Gradually it sunk in to me that the spiritual maturity is not inherited or won, it cannot be had for the asking. It is earned. Even a tree planted by streams of water will grow undetected—slowly, painfully, quietly. Jenny had persevered through some storms in life—choosing joy over depression, forgiveness over bitterness, meekness over her own way.
Over the last nine years that I have known Jenny, my respect for her has continually grown. We have been on many trips together and at first it surprised me that she would bring along a book about being a godly parent, an excellent wife, or a better Christian. She could have written all of those books and then some. But that wasn’t her mentality—she was still growing and learning.
In fact, she hasn’t written any books that I know of; doesn’t have a full speaking schedule, a TV show, or even a blog. From what I’ve seen, much of Jenny’s time during this season of life is filled with the thankless tasks of loading the dish washer, teaching reading, solving math problems, grocery shopping, scrubbing bath tubs, and driving kids to karate.
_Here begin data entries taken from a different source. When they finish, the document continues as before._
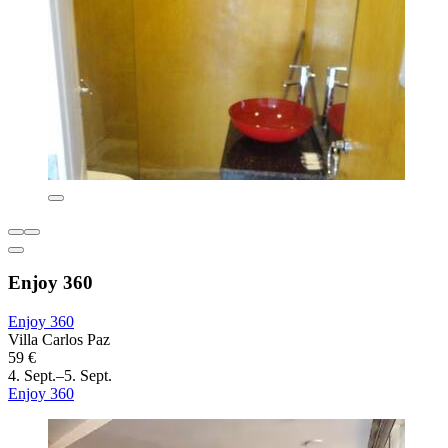
Enjoy 360
Enjoy 360
Villa Carlos Paz
59 €
4. Sept.–5. Sept.
Enjoy 360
When I thought about her life, I was reminded of Mary and the costly perfume that she spilled on Jesus’ feet. Many criticized the offering as resources wasted—a year’s worth of labor gone in a few short seconds benefitting no one but Jesus.
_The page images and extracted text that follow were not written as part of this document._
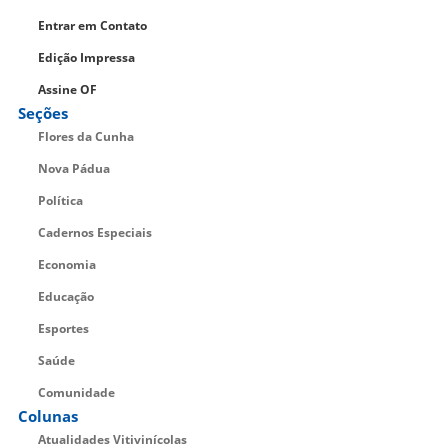
Entrar em Contato
Edição Impressa
Assine OF
Seções
Flores da Cunha
Nova Pádua
Política
Cadernos Especiais
Economia
Educação
Esportes
Saúde
Comunidade
Colunas
Atualidades Vitivinícolas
But Jesus saw the act of selfless worship as a great gift—so much so, that the God of the universe took the space to write it down in His short book so that her life and action would be read and remembered for years to come. Her perfume was not wasted; it was given.
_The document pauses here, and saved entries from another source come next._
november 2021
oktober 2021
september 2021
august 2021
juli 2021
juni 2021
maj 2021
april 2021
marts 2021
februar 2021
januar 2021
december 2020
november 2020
Likewise, a life given in simple, selfless ways is not wasted. It is invested.
Jenny’s daily routine is not wasted to the five kids who call her mom or the husband who calls her “sweetheart.” And it is not wasted to the hundreds—perhaps thousands of people whom she has taken time for, listened to, and encouraged.
I know many who would say that they are a better wife, a better mom, or a better Christian for having known Jenny Bostic and I would count myself in that number. Her gentle, quiet spirit convicts and motivates me on an ongoing basis.
And I can’t wait to see the incredible things that are to come for a life so freely given and so gently sustained as Jenny Bostic’s.